Прошел октябрь, наполненный тревожными газетными сводками о «временных трудностях» на нью-йоркской бирже. А в ноябре на Старой площади снова собрали совещание по хлебозаготовкам. Атмосфера в зале была мрачной.
Тот же инструктор, что и месяц назад, снова стоял на трибуне, но в его голосе уже не было бесстрастной монотонности. Была растерянность.
— … в связи с биржевой паникой в Соединенных Штатах, — с трудом подбирая слова, говорил он, — мировые цены на зерно катастрофически обвалились. Американские фермеры, лишившись кредитов, выбрасывают на рынок весь урожай за бесценок. Наши контракты, заключенные по старым ценам, частично аннулируются, по остальным требуют пересмотра. По предварительным подсчетам, страна недополучит до сорока процентов запланированной валютной выручки…
В зале повисла тяжелая тишина. Сорок процентов. Это была не просто цифра. Это были недокупленные станки, не построенные цеха, замедление темпов индустриализации. Это был провал.
И в этот момент я понял, что мое время пришло. Я поднял руку.
— Слово просит товарищ Брежнев, — удивленно произнес председательствующий.

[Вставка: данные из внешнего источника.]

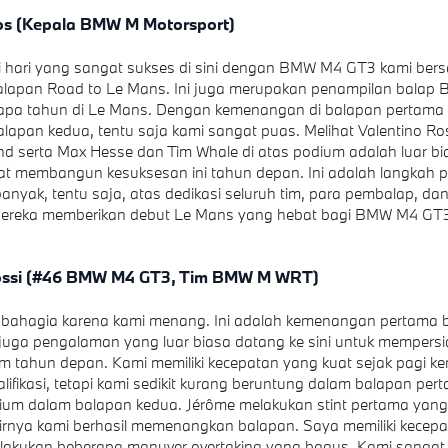
s (Kepala BMW M Motorsport)
ki hari yang sangat sukses di sini dengan BMW M4 GT3 kami be
lapan Road to Le Mans. Ini juga merupakan penampilan balap
apa tahun di Le Mans. Dengan kemenangan di balapan pertama 
alapan kedua, tentu saja kami sangat puas. Melihat Valentino R
nd serta Max Hesse dan Tim Whale di atas podium adalah luar bi
t membangun kesuksesan ini tahun depan. Ini adalah langkah 
banyak, tentu saja, atas dedikasi seluruh tim, para pembalap, d
Mereka memberikan debut Le Mans yang hebat bagi BMW M4 GT3
Rossi (#46 BMW M4 GT3, Tim BMW M WRT)
 bahagia karena kami menang. Ini adalah kemenangan pertama
juga pengalaman yang luar biasa datang ke sini untuk mempers
m tahun depan. Kami memiliki kecepatan yang kuat sejak pagi k
lifikasi, tetapi kami sedikit kurang beruntung dalam balapan pert
dium dalam balapan kedua. Jérôme melakukan stint pertama yang
rnya kami berhasil memenangkan balapan. Saya memiliki kecepa
lakukan beberapa manuver overtaking yang bagus. Kami sangat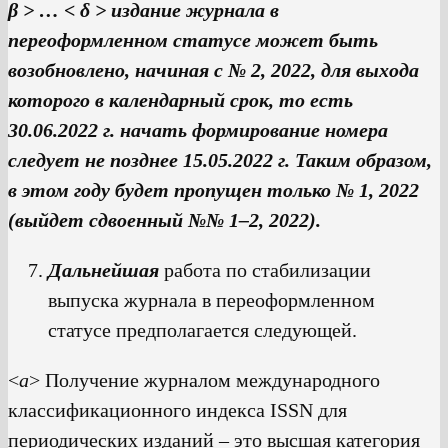
β > … <
δ > издание журнала в
переоформленном статусе может быть
возобновлено, начиная с № 2, 2022, для выхода
которого в календарный срок, то есть
30.06.2022 г. начать формирование номера
следует не позднее 15.05.2022 г. Таким образом,
в этом году будет пропущен только № 1, 2022
(выйдет сдвоенный №№ 1–2, 2022).
Дальнейшая
работа по стабилизации
выпуска журнала в переоформленном
статусе предполагается следующей.
<
а
> Получение журналом международного
классификационного индекса ISSN для
периодических изданий – это высшая категория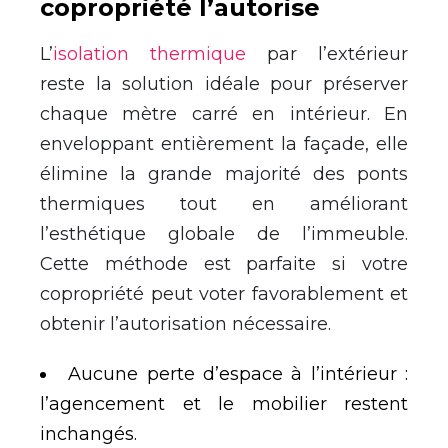
copropriété l’autorise
L’
isolation thermique
par l’extérieur
reste la solution idéale pour préserver
chaque mètre carré en intérieur. En
enveloppant entièrement la façade, elle
élimine la grande majorité des ponts
thermiques tout en améliorant
l’esthétique globale de l’immeuble.
Cette méthode est parfaite si votre
copropriété peut voter favorablement et
obtenir l’autorisation nécessaire.
Aucune perte d’espace à l’intérieur :
l’agencement et le mobilier restent
inchangés.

Я вышел на трибуну, чувствуя на себе десятки недоуменных и раздраженных взглядов. Что мог сказать этот молодой выскочка, занимающийся какими-то станками, по главному вопросу — по хлебу?

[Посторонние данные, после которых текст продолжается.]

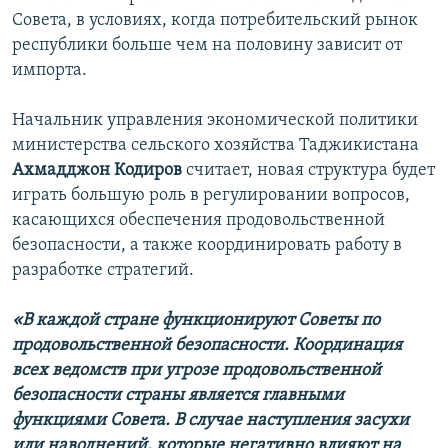
Совета, в условиях, когда потребительский рынок
республики больше чем на половину зависит от
импорта.
Начальник управления экономической политики
министерства сельского хозяйства Таджикистана
Ахмадджон Кодиров
считает, новая структура будет
играть большую роль в регулировании вопросов,
касающихся обеспечения продовольственной
безопасности, а также координировать работу в
разработке стратегий.
«В каждой стране функционируют Советы по
продовольственной безопасности. Координация
всех ведомств при угрозе продовольственной
безопасности страны является главными
функциями Совета. В случае наступления засухи
или наводнений, которые негативно влияют на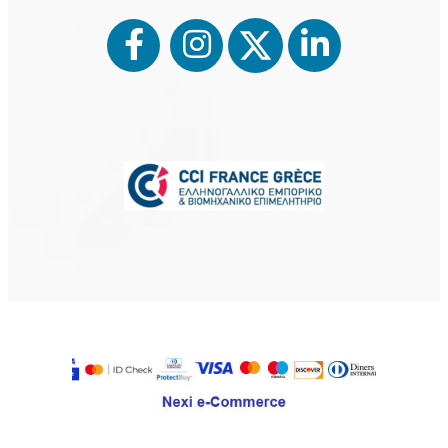
⨉
Εγγραφείτε
Εγγραφείτε ως εργαζόμενος για να
αναζητήσετε αγγελίες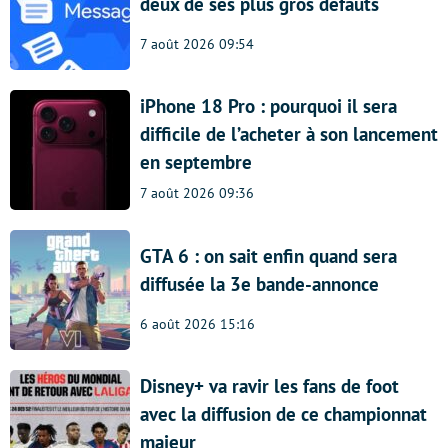
deux de ses plus gros défauts
7 août 2026 09:54
iPhone 18 Pro : pourquoi il sera
difficile de l’acheter à son lancement
en septembre
7 août 2026 09:36
GTA 6 : on sait enfin quand sera
diffusée la 3e bande-annonce
6 août 2026 15:16
Disney+ va ravir les fans de foot
avec la diffusion de ce championnat
majeur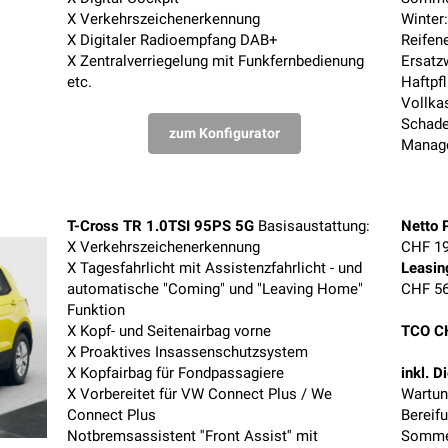
X Verkehrszeichenerkennung
Winter
X Digitaler Radioempfang DAB+
Reifen
X Zentralverriegelung mit Funkfernbedienung
Ersatz
etc.
Haftpf
Vollka
Schad
zum Konfigurator
Manag
T-Cross TR 1.0TSI 95PS 5G
Basisaustattung:
Netto P
X Verkehrszeichenerkennung
CHF 19
X Tagesfahrlicht mit Assistenzfahrlicht - und
Leasin
automatische "Coming" und "Leaving Home"
CHF 56
Funktion
X Kopf- und Seitenairbag vorne
TCO C
X Proaktives Insassenschutzsystem
X Kopfairbag für Fondpassagiere
inkl. D
X Vorbereitet für VW Connect Plus / We
Wartun
Connect Plus
Bereif
Notbremsassistent ''Front Assist'' mit
Sommer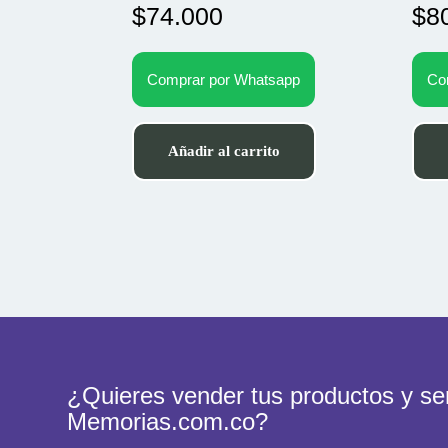
$
74.000
$
8
Comprar por Whatsapp
Co
Añadir al carrito
¿Quieres vender tus productos y ser
Memorias.com.co?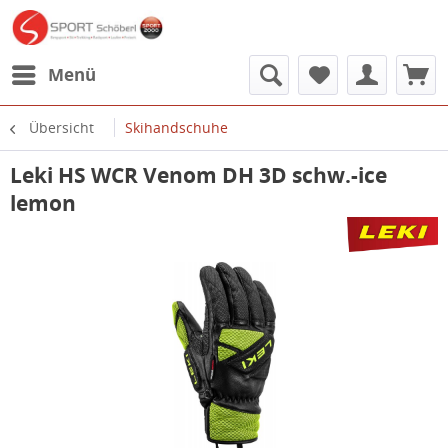
Menü
Übersicht
Skihandschuhe
Leki HS WCR Venom DH 3D schw.-ice
lemon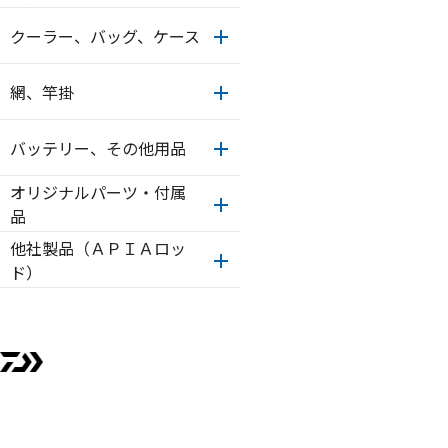
クーラー、バッグ、ケース
網、竿掛
バッテリー、その他用品
オリジナルパーツ・付属
品
他社製品（ＡＰＩＡロッ
ド）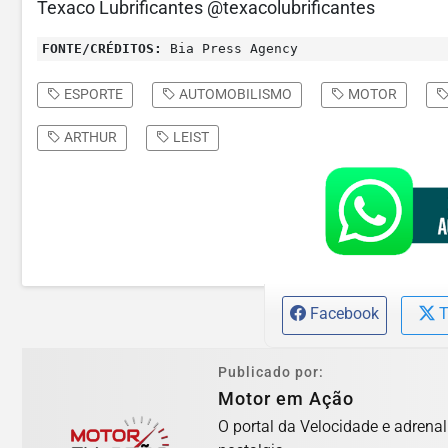
Texaco Lubrificantes @texacolubrificantes
FONTE/CRÉDITOS:
Bia Press Agency
ESPORTE
AUTOMOBILISMO
MOTOR
ARTHUR
LEIST
Facebook
T
Publicado por:
Motor em Ação
O portal da Velocidade e adrena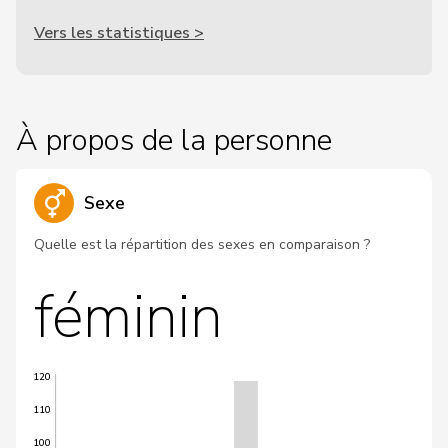
Vers les statistiques >
À propos de la personne
Sexe
Quelle est la répartition des sexes en comparaison ?
féminin
120
110
100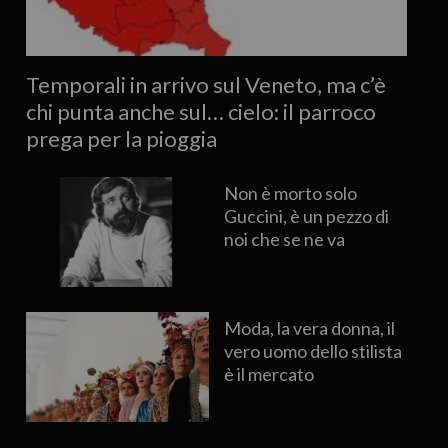
Temporali in arrivo sul Veneto, ma c’è
chi punta anche sul… cielo: il parroco
prega per la pioggia
Non è morto solo
Guccini, è un pezzo di
noi che se ne va
Moda, la vera donna, il
vero uomo dello stilista
è il mercato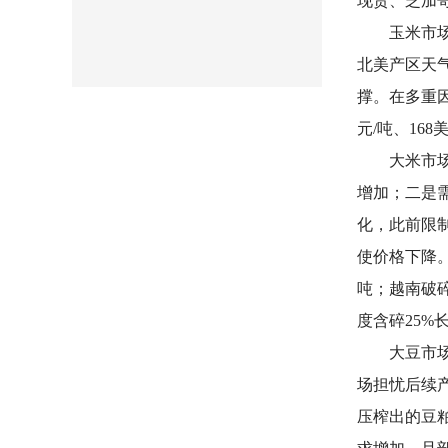
现货、芝加哥
玉米市
北美产区天
撑。在多重
元/吨、168
大米市
增加；二是
化，此前限
使价格下降。
吨；越南破碎
度含碎25%
大豆市
场担忧后续
压榨出的豆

— Товарищи, — начал я спокойно, — случившееся на американской бирже — это не временные трудности. Это начало глубочайшего системного кризиса капитализма, о неизбежности которого нас предупреждали Маркс и Ленин. И этот кризис для нас — не трагедия, а уникальная историческая возможность.
Я изложил суть своей докладной записки, которую подал Сталину месяц назад. Напирая на открывающиеся возможности: что сейчас, когда их промышленность парализована, когда заводы останавливаются и продаются за долги, мы можем забрать у них то, что нам нужно, за десятую часть цены.
— Мы теряем на экспорте хлеба, — говорил я, — но мы можем выиграть кратно больше на импорте заводов! Нужно немедленно создавать за границей подставные торговые фирмы и скупать все — станки, оборудование, целые производственные линии, патенты, техническую документацию. Нужно нанимать их лучших инженеров, оставшихся без работы. Мы должны превратить их кризис в наш индустриальный скачок!
Я закончил. В зале стояла тишина, но на этот раз в ней было не раздражение, а напряженное раздумье. Мое предложение было дерзким, авантюрным, но каждый присутствующий понимал: в нем была своя железная логика.
Предложение согласились «обдумать». А через неделю я узнал из кулуарных разговоров, что идея принята. Постановление Политбюро, подготовленное в обстановке строжайшей секретности, дало старт операции, названной «Большой Амторг». Механизм был запущен: создавались фирмы, выделялись средства.
Но моего имени в числе инициаторов, правда, почему-то не оказалось. Вся слава досталась «группе опытных товарищей из Наркомвнешторга», которые «своевременно предвидели развитие ситуации». Меня это задело, не скрою, но я понимал: сейчас не время для амбиций. Главное — дело. Если эта операция позволит купить заводы по бросовым ценам и уменьшить вывоз зерна, значит, у меня будет шанс предотвратить голод. А это было важнее любой должности и любой славы.
Однако моя скромность имела и обратную сторону. Хищники в аппарате ЦК, поделив между собой кураторство над прибыльной и престижной авиационной отраслью, снова обратили свои взоры на мои детища — ЭНИМС и радиотехнический факультет. Они снова выглядели лакомыми, уже налаженными кусками, которые можно было бы прибрать к рукам.
Я понял, что постоянно отбиваться — это путь в никуда. Нужно снова переключить их внимание, но на этот раз не отдать им инициативу без боя. Новая большая цель, которую партия выдвигала на повестку дня, была очевидна — коллективизация! Создание колхозов — практически неисчерпаемая тема, причем, как я прекрасно понимал — для карьерного роста довольно-таки бесперспективная. Не зря в позднем СССР «на сельское хозяйство» провинившихся функционеров ссылали в форме наказания!